## Video course preference
### Predict weather the end user will like the video course based on different video parameters and instructor emotions

In [1]:
import pandas as pd
import numpy as np

In [2]:
#Import dataset
dataset = pd.read_csv('./dataset.csv')
dataset.head()

Unnamed: 0,Video Length,Speaking Rate,Clarity,Gender,Smile,Anger,Contempt,Disgust,Fear,Happiness,Neutral,Sadness,Surprise,Facial Hair,user_preference
0,10,113,0.86,M,0.8,0.31,0.39,0.45,0.38,0.75,0.36,0.42,0.33,0.76,4.95
1,10,138,0.58,F,0.11,0.18,0.03,0.49,0.5,0.49,0.8,0.2,0.69,0.93,4.42
2,3,109,0.03,F,0.85,0.2,0.96,0.47,0.02,0.02,0.04,0.75,0.97,0.5,4.78
3,4,117,0.89,M,0.02,0.44,0.29,0.11,0.77,0.73,0.87,0.15,0.62,0.54,4.54
4,1,135,0.84,M,0.14,0.08,0.64,0.65,0.76,0.83,0.04,0.06,0.6,0.93,4.73


In [3]:
dataset.keys()

Index(['Video Length', 'Speaking Rate', 'Clarity', 'Gender', 'Smile', 'Anger',
       'Contempt', 'Disgust', 'Fear', 'Happiness', 'Neutral', 'Sadness',
       'Surprise', 'Facial Hair', 'user_preference'],
      dtype='object')

In [4]:
# Splitting data into features (X) and labels (y)
X = dataset.drop('user_preference', axis=1)
y = dataset['user_preference']

In [5]:
# Hot encoding the instructor gender
from sklearn.preprocessing import OneHotEncoder
from sklearn.compose import ColumnTransformer

hot_encoder = OneHotEncoder()
transformer = ColumnTransformer([('one_hot', hot_encoder, ["Gender"])], remainder='passthrough')
X_transformed = transformer.fit_transform(X=X)
X_transformed = pd.DataFrame(X_transformed)
X_transformed.head()

Unnamed: 0,0,1,2,3,4,5,6,7,8,9,10,11,12,13,14
0,0.0,1.0,10.0,113.0,0.86,0.8,0.31,0.39,0.45,0.38,0.75,0.36,0.42,0.33,0.76
1,1.0,0.0,10.0,138.0,0.58,0.11,0.18,0.03,0.49,0.5,0.49,0.8,0.2,0.69,0.93
2,1.0,0.0,3.0,109.0,0.03,0.85,0.2,0.96,0.47,0.02,0.02,0.04,0.75,0.97,0.5
3,0.0,1.0,4.0,117.0,0.89,0.02,0.44,0.29,0.11,0.77,0.73,0.87,0.15,0.62,0.54
4,0.0,1.0,1.0,135.0,0.84,0.14,0.08,0.64,0.65,0.76,0.83,0.04,0.06,0.6,0.93


In [6]:
from sklearn.model_selection import train_test_split
np.random.seed(42)
X_train, X_test, y_train, y_test = train_test_split(X_transformed, y, shuffle=True, test_size=0.2)
len(X_train),len(X_test)

(800, 200)

In [7]:
from sklearn.ensemble import RandomForestRegressor

# Initialise Random forest classifier
model = RandomForestRegressor(n_estimators=200)
model.fit(X_train, y_train)

RandomForestRegressor(n_estimators=200)

In [8]:
model.score(X_test, y_test)
y_preds = model.predict(X_test)

In [9]:
from sklearn.metrics import r2_score, mean_absolute_error, mean_squared_error

print("Regressor metrics on the test set:")
print(f"R2_Score: {r2_score(y_test, y_preds) * 100:.2f}%")
print(f"Mean Absolute Error: {mean_absolute_error(y_test, y_preds)}")
print(f"Mean Squared Error: {mean_squared_error(y_test, y_preds)}")

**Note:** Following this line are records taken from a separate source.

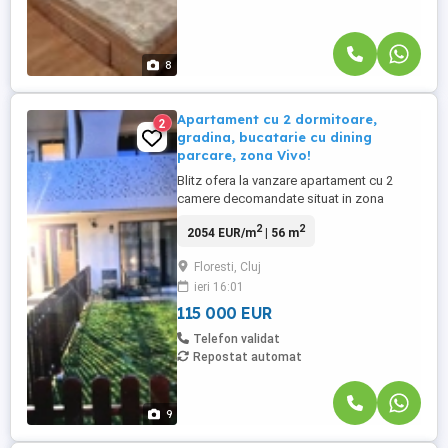
8
Apartament cu 2 dormitoare,
2
gradina, bucatarie cu dining
parcare, zona Vivo!
Blitz ofera la vanzare apartament cu 2
camere decomandate situat in zona
centrului comercial VIvo. Apartamentul
2
2
2054 EUR/m
| 56 m
este situat la parterul unui imobil cu 5
nivele, finalizat in anul 2019. Suprafata
Floresti, Cluj
utila este de 56 mp, compartimentarea
ieri 16:01
este decomandata si se prezinta astfel:
hol, dormitor, living, bucatarie ...
115 000 EUR
Telefon validat
Repostat automat
9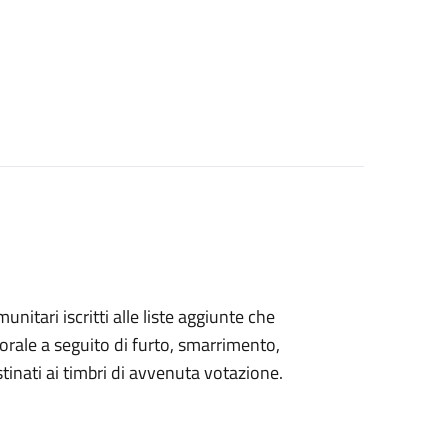
omunitari iscritti alle liste aggiunte che
orale a seguito di furto, smarrimento,
inati ai timbri di avvenuta votazione.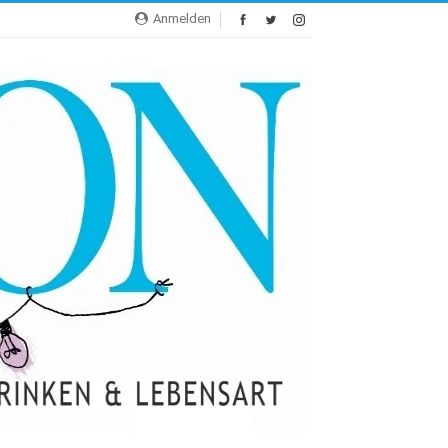
Anmelden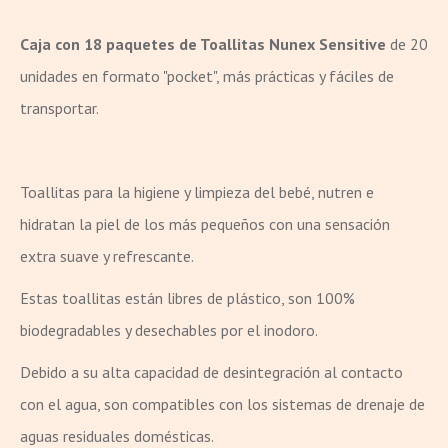
Caja con 18 paquetes de Toallitas Nunex Sensitive
de 20
unidades en formato "pocket", más prácticas y fáciles de
transportar.
Toallitas para la higiene y limpieza del bebé, nutren e
hidratan la piel de los más pequeños con una sensación
extra suave y refrescante.
Estas toallitas están libres de plástico, son 100%
biodegradables y desechables por el inodoro.
Debido a su alta capacidad de desintegración al contacto
con el agua, son compatibles con los sistemas de drenaje de
aguas residuales domésticas.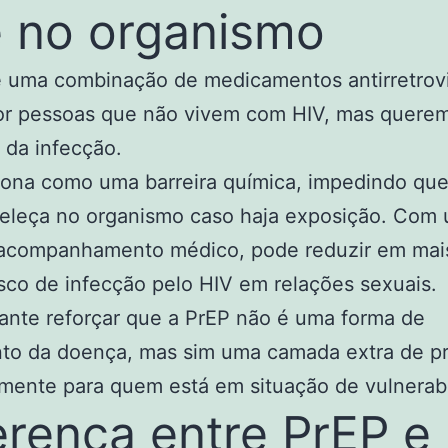
 no organismo
 uma combinação de medicamentos antirretrovi
or pessoas que não vivem com HIV, mas quere
 da infecção.
iona como uma barreira química, impedindo que
beleça no organismo caso haja exposição. Com 
e acompanhamento médico, pode reduzir em mai
sco de infecção pelo HIV em relações sexuais.
ante reforçar que a PrEP não é uma forma de
nto da doença, mas sim uma camada extra de p
mente para quem está em situação de vulnerabi
erença entre PrEP e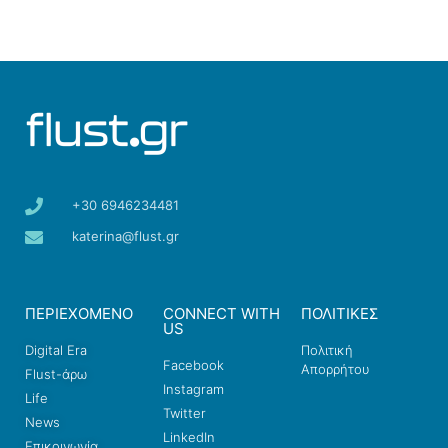
+30 6946234481
katerina@flust.gr
ΠΕΡΙΕΧΟΜΕΝΟ
CONNECT WITH
ΠΟΛΙΤΙΚΕΣ
US
Digital Era
Πολιτική
Facebook
Απορρήτου
Flust-άρω
Instagram
Life
Twitter
News
LinkedIn
Επικοινωνία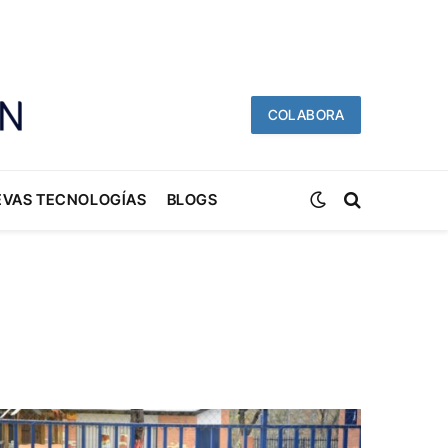
COLABORA
EVAS TECNOLOGÍAS
BLOGS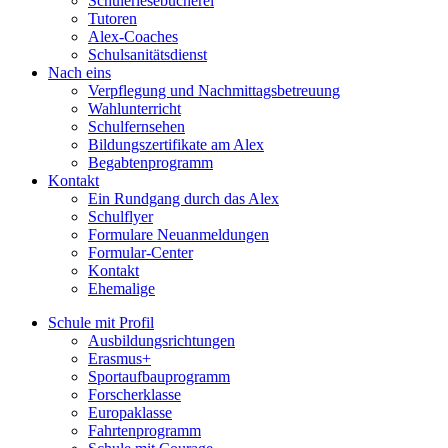
Schülerlesebücherei
Tutoren
Alex-Coaches
Schulsanitätsdienst
Nach eins
Verpflegung und Nachmittagsbetreuung
Wahlunterricht
Schulfernsehen
Bildungszertifikate am Alex
Begabtenprogramm
Kontakt
Ein Rundgang durch das Alex
Schulflyer
Formulare Neuanmeldungen
Formular-Center
Kontakt
Ehemalige
Schule mit Profil
Ausbildungsrichtungen
Erasmus+
Sportaufbauprogramm
Forscherklasse
Europaklasse
Fahrtenprogramm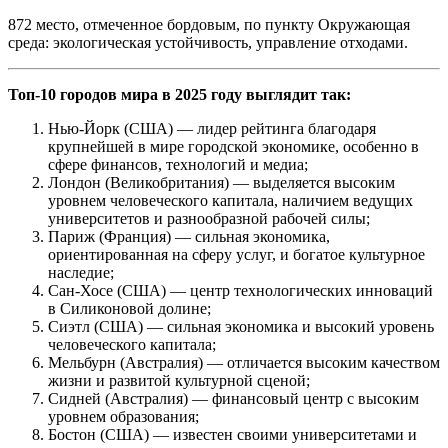
872 место, отмеченное бордовым, по пункту Окружающая
среда: экологическая устойчивость, управление отходами.
Топ-10 городов мира в 2025 году выглядит так:
Нью-Йорк (США) — лидер рейтинга благодаря
крупнейшей в мире городской экономике, особенно в
сфере финансов, технологий и медиа;
Лондон (Великобритания) — выделяется высоким
уровнем человеческого капитала, наличием ведущих
университетов и разнообразной рабочей силы;
Париж (Франция) — сильная экономика,
ориентированная на сферу услуг, и богатое культурное
наследие;
Сан-Хосе (США) — центр технологических инноваций
в Силиконовой долине;
Сиэтл (США) — сильная экономика и высокий уровень
человеческого капитала;
Мельбурн (Австралия) — отличается высоким качеством
жизни и развитой культурной сценой;
Сидней (Австралия) — финансовый центр с высоким
уровнем образования;
Бостон (США) — известен своими университетами и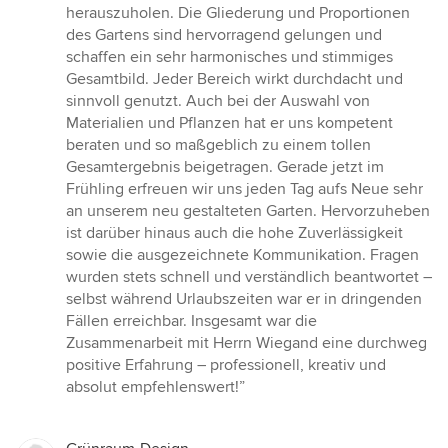
herauszuholen. Die Gliederung und Proportionen
des Gartens sind hervorragend gelungen und
schaffen ein sehr harmonisches und stimmiges
Gesamtbild. Jeder Bereich wirkt durchdacht und
sinnvoll genutzt. Auch bei der Auswahl von
Materialien und Pflanzen hat er uns kompetent
beraten und so maßgeblich zu einem tollen
Gesamtergebnis beigetragen. Gerade jetzt im
Frühling erfreuen wir uns jeden Tag aufs Neue sehr
an unserem neu gestalteten Garten. Hervorzuheben
ist darüber hinaus auch die hohe Zuverlässigkeit
sowie die ausgezeichnete Kommunikation. Fragen
wurden stets schnell und verständlich beantwortet –
selbst während Urlaubszeiten war er in dringenden
Fällen erreichbar. Insgesamt war die
Zusammenarbeit mit Herrn Wiegand eine durchweg
positive Erfahrung – professionell, kreativ und
absolut empfehlenswert!”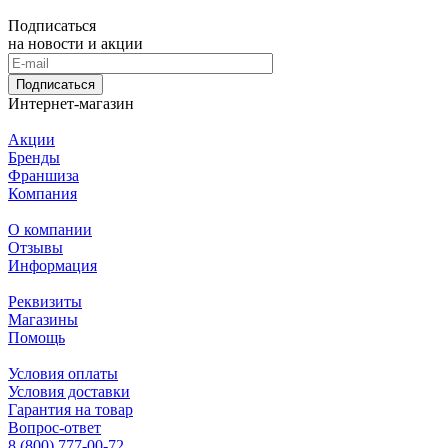
Подписаться
на новости и акции
Подписаться
Интернет-магазин
Акции
Бренды
Франшиза
Компания
О компании
Отзывы
Информация
Реквизиты
Магазины
Помощь
Условия оплаты
Условия доставки
Гарантия на товар
Вопрос-ответ
8 (800) 777-00-72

Regressor metrics on the test set:
R2_Score: 75.41%
Mean Absolute Error: 0.34855700000000006
Mean Squared Error: 0.18717184690000002


In [15]:
# Tuning Hyperparameters
from sklearn.model_selection import RandomizedSearchCV
from sklearn.ensemble import RandomForestRegressor
from sklearn.model_selection import train_test_split

X = dataset.drop('user_preference', axis=1)
y = dataset['user_preference']

# Hot encoding the instructor gender
from sklearn.preprocessing import OneHotEncoder
from sklearn.compose import ColumnTransformer

hot_encoder = OneHotEncoder()
transformer = ColumnTransformer([('one_hot', hot_encoder, ["Gender"])], remainder='passthrough')
X_transformed = transformer.fit_transform(X=X)
X_transformed = pd.DataFrame(X_transformed)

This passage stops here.